Second single: Taktstok
The second single from the “Movements I” album is out now!
It’s called Taktstok, and it’s the final track on the B-side on the album. This single version comes in a slightly edited form, though, to better work as a standalone track.
From the beginning, I knew that the album would be split into two distinct parts with their own modes and their own clear purpose. On vinyl they obviously will become the A-side and the B-side, and I composed them with quite different energies in mind.
The A-side is intentionally softer and often operates in cyclical and round patterns that return to themselves, with a nurturing quality that stays close to the ground. I wanted the music there to be rooted, patient and connected to the feet/grounding.

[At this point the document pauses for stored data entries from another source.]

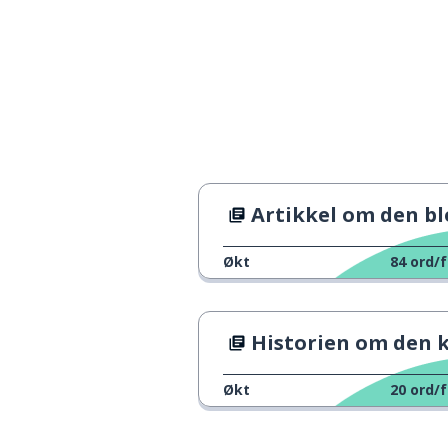
å begynne; å st
to begin
et ord
a word
en leser
a reader
vår; fjær
spring
Artikkel om den blodige søndag
en festival
a festival
Økt
84
ord/f
et merke
a mark
Historien om den kinesiske nyttårsstjernekret
natur
nature
Økt
20
ord/f
nyttår
New Year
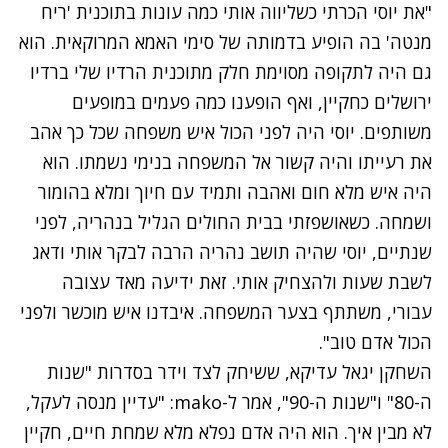
"את יוסי הכרתי כשליווה אותי כמה עונות בתוכנית 'ריח
מנטה' בה הופיע בדמותה של סימי האמא המרוקאית. הוא
גם היה לתקופה מסוימת חלק מתוכנית הרדיו שלי ברדיו
ירושלים כחקיין, ואף הופענו כמה פעמים במופעים
משותפים. יוסי היה לפני הכול איש משפחה שכל כך אהב
את רעייתו והיה קשור אל המשפחה בנימי נשמתו. הוא
היה איש מלא חום ואהבה ותמיד עם חיוך ומלא בהומור
ושמחה. כשאושפזתי בבית החולים הגליל בנהריה, לפני
שנתיים, יוסי שהיה תושב נהריה הרבה לבקר אותי ודאג
לשבת שעות ולהצחיק אותי. זאת ידיעה מאד עצובה
עבורי, משתתף בצער המשפחה. איבדנו איש מוכשר ולפני
הכול אדם טוב".
השחקן יגאל עדיקא, ששיחק לצד וידר בסדרות "שנות
ה-80" ו"שנות ה-90", אמר ל-mako: "עדיין מנסה לעקל,
לא מבין איך. הוא היה אדם נפלא מלא שמחת חיים, חקיין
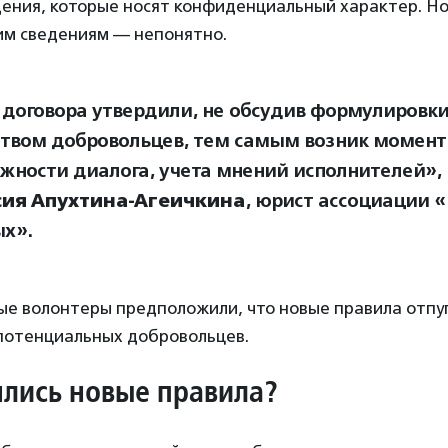
дения, которые носят конфиденциальный характер. Но
ким сведениям — непонятно.
договора утвердили, не обсудив формулировки
твом добровольцев, тем самым возник момент
жности диалога, учета мнений исполнителей», 
сия Апухтина-Агеичкина
, юрист ассоциации 
х».
ые волонтеры предположили, что новые правила отпу
потенциальных добровольцев.
ялись новые правила?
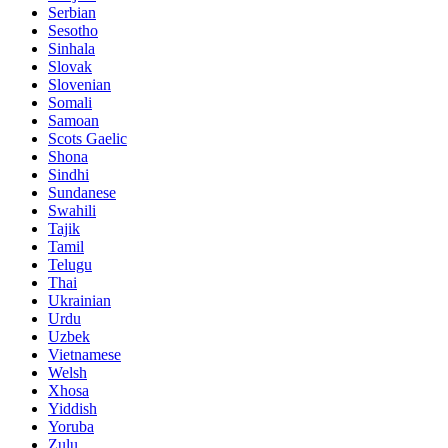
Serbian
Sesotho
Sinhala
Slovak
Slovenian
Somali
Samoan
Scots Gaelic
Shona
Sindhi
Sundanese
Swahili
Tajik
Tamil
Telugu
Thai
Ukrainian
Urdu
Uzbek
Vietnamese
Welsh
Xhosa
Yiddish
Yoruba
Zulu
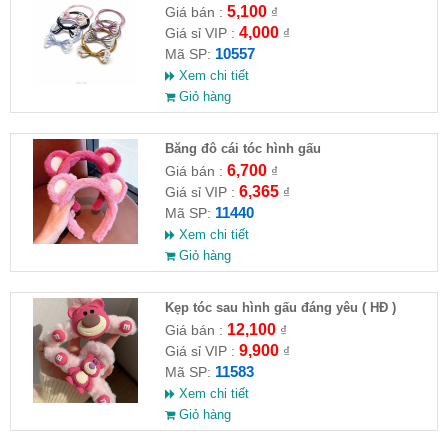
5,100
Giá bán :
₫
4,000
Giá sỉ VIP :
₫
10557
Mã SP:
Xem chi tiết
Giỏ hàng
Băng đô cái tóc hình gấu
6,700
Giá bán :
₫
6,365
Giá sỉ VIP :
₫
11440
Mã SP:
Xem chi tiết
Giỏ hàng
Kẹp tóc sau hình gấu đáng yêu ( HĐ )
12,100
Giá bán :
₫
9,900
Giá sỉ VIP :
₫
11583
Mã SP:
Xem chi tiết
Giỏ hàng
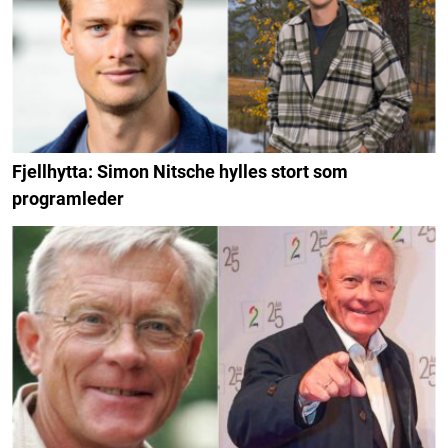
Fjellhytta: Simon Nitsche hylles stort som
programleder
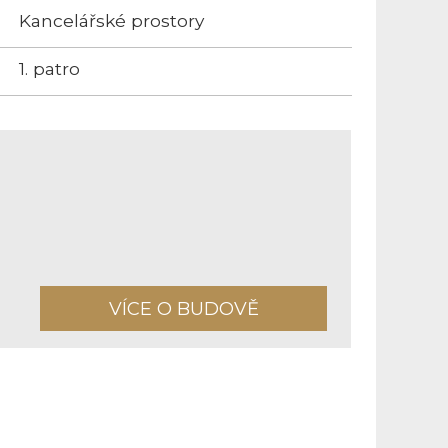
Kancelářské prostory
1. patro
VÍCE O BUDOVĚ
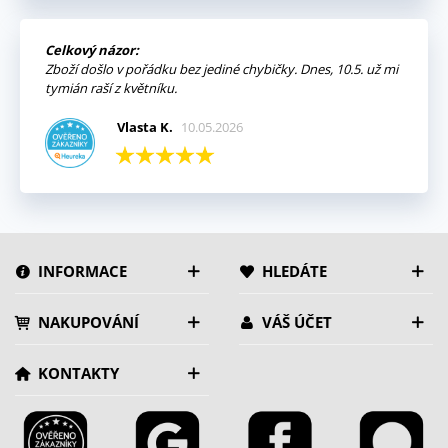
Celkový názor:
Zboží došlo v pořádku bez jediné chybičky. Dnes, 10.5. už mi
tymián raší z květníku.
Vlasta K.
10.05.2026
INFORMACE
HLEDÁTE
NAKUPOVÁNÍ
VÁŠ ÚČET
KONTAKTY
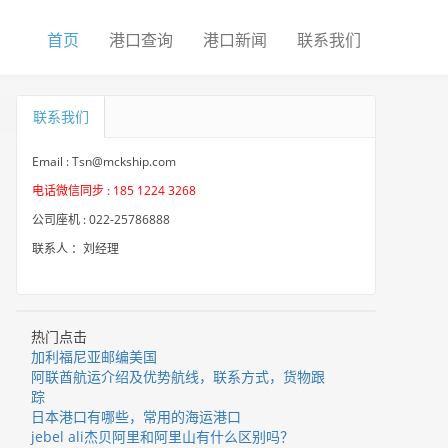
首页
港口查询
港口新闻
联系我们
联系我们
Email : Tsn@mckship.com
电话微信同步 : 185 1224 3268
公司座机 : 022-25786888
联系人 ：刘经理
热门点击
加利福尼亚邮编美国
阿联酋航运介绍及优势航线，联系方式，货物跟
踪
日本港口有哪些，常用的海运港口
jebel ali杰贝阿里和阿里山有什么区别吗？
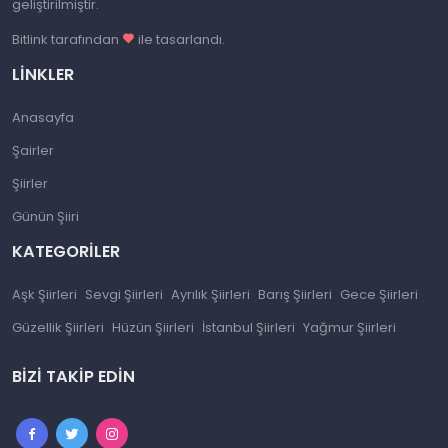
geliştirilmiştir.
Bitlink tarafından
ile tasarlandı.
LINKLER
Anasayfa
Şairler
Şiirler
Günün Şiiri
KATEGORILER
Aşk Şiirleri
Sevgi Şiirleri
Ayrılık Şiirleri
Barış Şiirleri
Gece Şiirleri
Güzellik Şiirleri
Hüzün Şiirleri
İstanbul Şiirleri
Yağmur Şiirleri
BIZI TAKIP EDIN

The B-side, on the other hand, was written to be sharper and more outward. It’s fire, expression, hips instead, sex and passion. It’s more angular and commanding and more “masculine” somehow, with energy that pushes forward rather than spirals inward.
Taktstok was always meant to live fully in this B-side space. It’s bombastic and pathos-driven, with a Eastern European/klezmer-infused vibe at its core. There are big brass moments, heavy drums, and a physicality that unapologetically carries the piece with its momentum.
This was one (alongside Aelva, the first single) of the earliest compositions for the album. For quite a long time it was having a drawer-life and was a track that I kept returning to once in while, before settling on the main theme. The riff circles around the dominant chord: D major in the harmonic minor mode of G minor, and I knew from the start that I wanted a second theme where that constant dominant tension would finally resolve.
To fuel the drive, there’s also a 3-against-4 feel happening between the Ewe drums and the mandolin in the accompanying layer, so when the resolving B-part lands in G minor, that rhythmic ambiguity dissolves into heavy, angular hits. Every beat in the bar is punctuated. It gives that part an extra push, almost like releasing a spring with your rhythm stick.
Right up until the recording sessions, the final form was still evolving, and I hadn’t decided exactly where it would sit on the B-side. But as the pieces fell into place, it was clear this would end the album.
The C-part - the solo/choir-sing-along - came late in the writing process. And when it became clear that it will end the album, the very last addition was came into being: the accelerando section leading into the slightly chaotic 7/8 outburst. That moment became the bridge into the beginning of the second part of the Movements trilogy, which will most likely kick off in a hectic chaos mode. But more about that later.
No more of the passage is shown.